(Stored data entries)
-- Opening Marker --
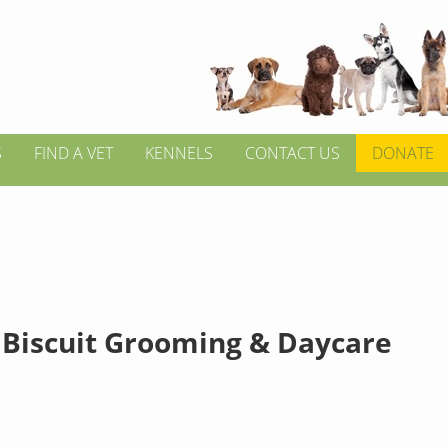
S
FIND A VET
KENNELS
CONTACT US
DONATE
 Biscuit Grooming & Daycare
-- Closing Marker --
Exercise prompt
The records must come back exactly, with their pictures removed.

Answer space
S
FIND A VET
KENNELS
CONTACT US
DONATE
 Biscuit Grooming & Daycare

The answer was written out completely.